Time and again, I've been asked if I was a model and sometimes advised to become one because I'm over 190cm, but I find it difficult, near impossible to agree to it and start working towards it.
Let me explain; I'm more in touch with my masculine side. It has nothing to do with my sexual orientation or whatever else you might think, it's simply more comfortable to wear a pair of shorts and a shirt than it is to wear a halter top and a skirt.
Don't get me wrong, I don't have a problem wearing skirts but the comfortable ones end up not matching my figure therefore they are reserved for Sundays. I prefer gowns to skirts but I can't spread my legs as much as I want to or rest my ankle on my other knee without giving innocent people an eyeful of my privates.
Female blouses are either ugly or uncomfortable or both and for someone who doesn't exit their comfort zone; a nightmare.
As for the aspect of modeling itself, I imagine I'll be a nightmare to work with.
First of all, you'd never catch me in my underwear or worse; heels, I avoid sleeveless clothes like a plauge (I only wear them to bed), I'd want to wear only male clothes and I get awkward the moment a camera is pointed at me.
What do I do with my hands? Don't my legs look unnatural when I stand like this? My eyes look weird. Damn my smile is quite ugly.

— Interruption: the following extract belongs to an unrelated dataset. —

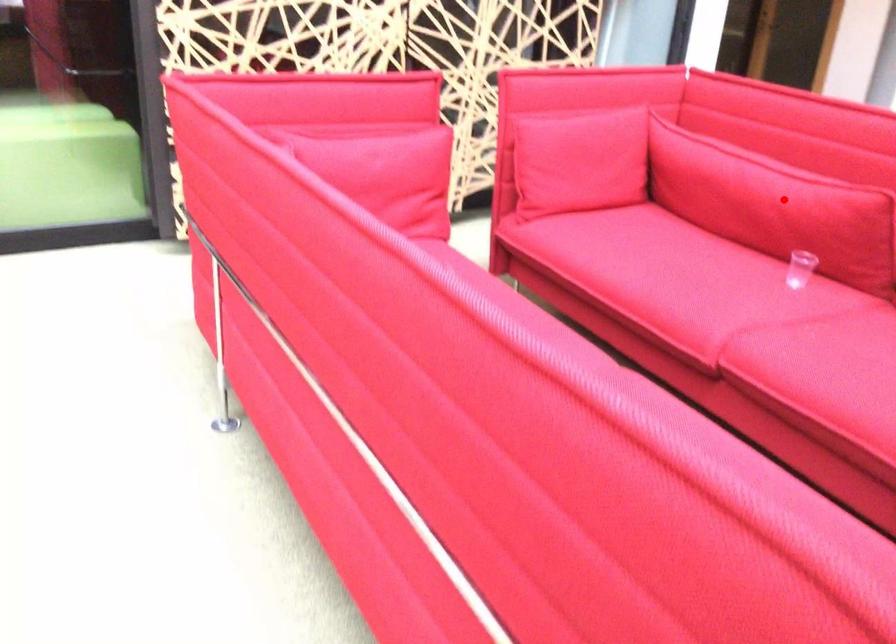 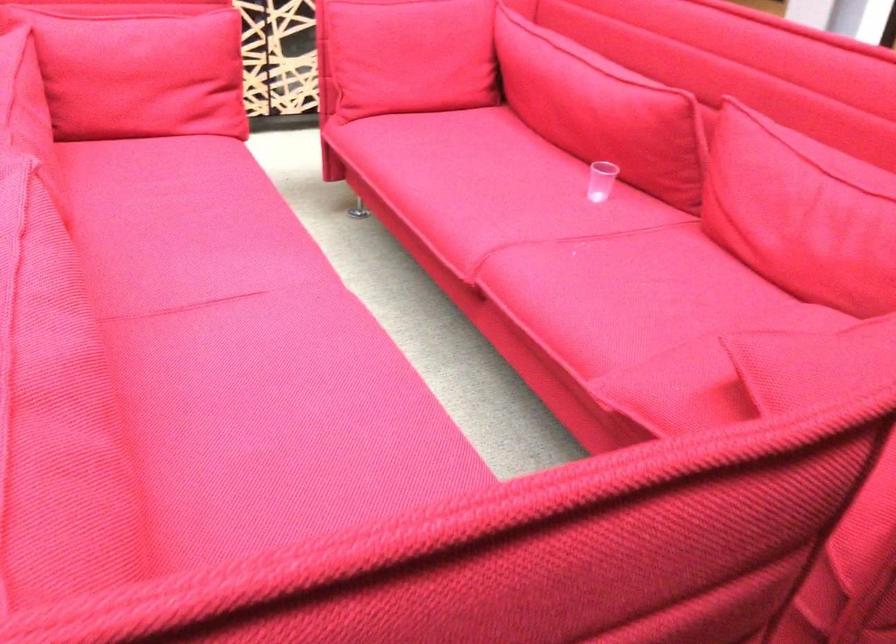 Question: I am providing you with two images of the same scene from different viewpoints. Image1 has a red point marked. In image2, the corresponding 3D location appears at what relative position? Reply with the corresponding letter.

Choices:
 (A) Closer
 (B) Farther

Answer: (A) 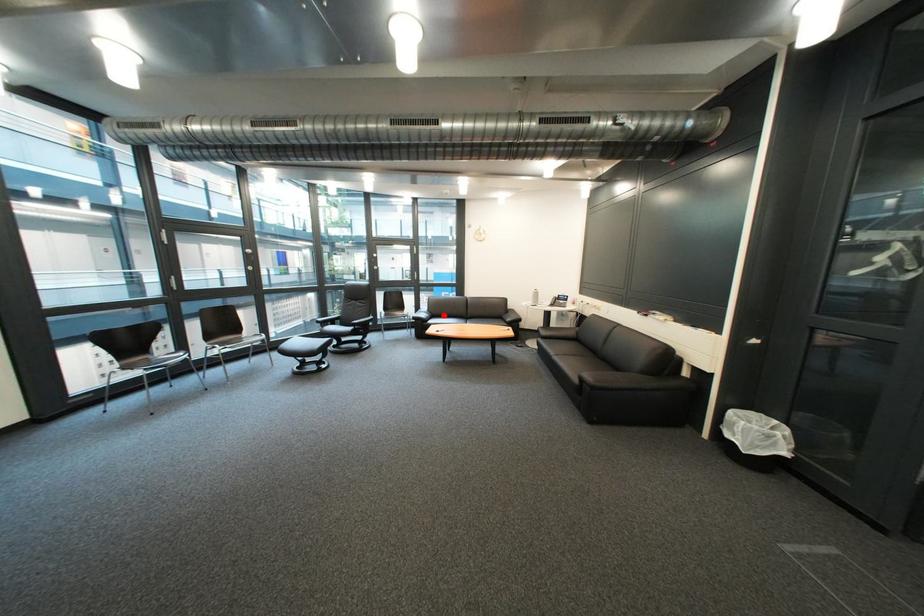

I start to notice things that aren't even there. Also, models are versatile creatures and were fashion is concerned, I'm as rigid as a mountain.
Walking on a runway wouldn't be fun either, the HEELS, the swaying of hips, the very feminine poses; I could never.
I know for a fact that I would make a good photographer once I get the hang of it, or a good director but facing a camera lens would be a huge obstacle to overcome.